- Varžos Location of Varžos
- Coordinates: 55°19′33.6″N 24°41′34.8″E﻿ / ﻿55.326000°N 24.693000°E
- Country: Lithuania
- Ethnographic region: Aukštaitija
- Municipality: Ukmergė District Municipality
- Eldership: Pivonija Eldership

Population (2021)
- • Total: 5
- Time zone: UTC+2 (EET)

= Varžos =

Varžos is a street village in the Ukmergė district of Lithuania. It is situated 9 kilometers northwest of Ukmergė near the Užulėnis forest. As of 2021, the village has a population of 5 people.

The village is home to an ethnographic homestead that is included in the country's Registry of Cultural Property (RCP). It was built more than 100 years ago and is typical of the Eastern Aukštaitija region. In 2001, a cross dedicated to Lithuanian partisans of the Vytis military district was built; a squad headed by Stasys Žeruolis (codename Ąžuolas) was liquidated in this village on 3 May 1945, possibly due to a betrayal.

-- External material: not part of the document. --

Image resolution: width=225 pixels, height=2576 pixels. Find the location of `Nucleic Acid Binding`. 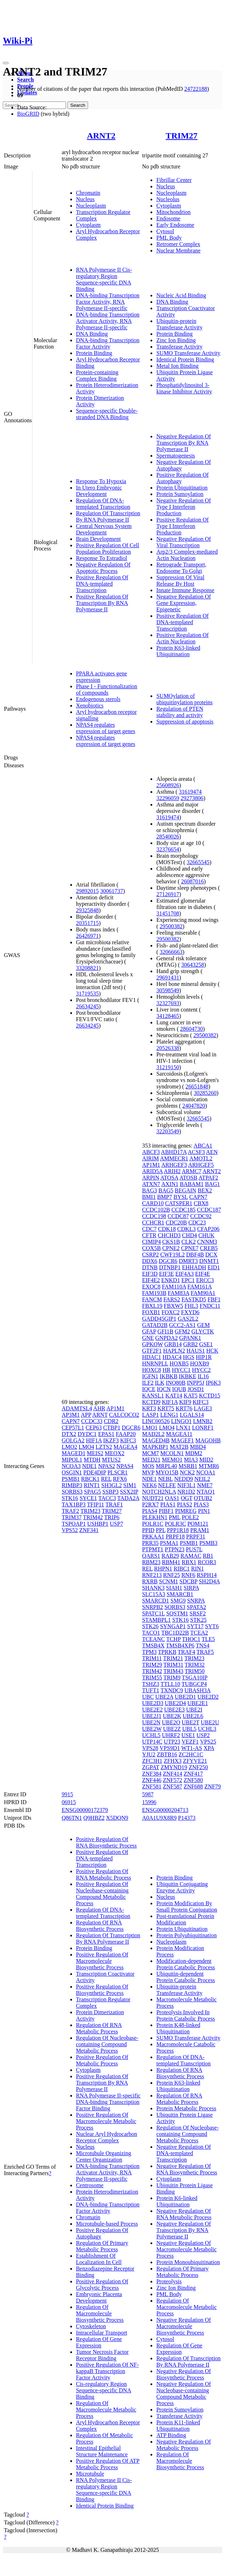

On 10 April 1946, an engagement between a partisan squad headed by Juozas Survila (codename Šarūnas) and the NKVD occurred.

==Etymology==
The name of Varžos originally comes from the word "varža" (a device for catching fish, a hook).

==Notable people==
Apolonija Grigonytė, a locally recognized teacher and member of the Independent Writers' Union, was born in Varžos.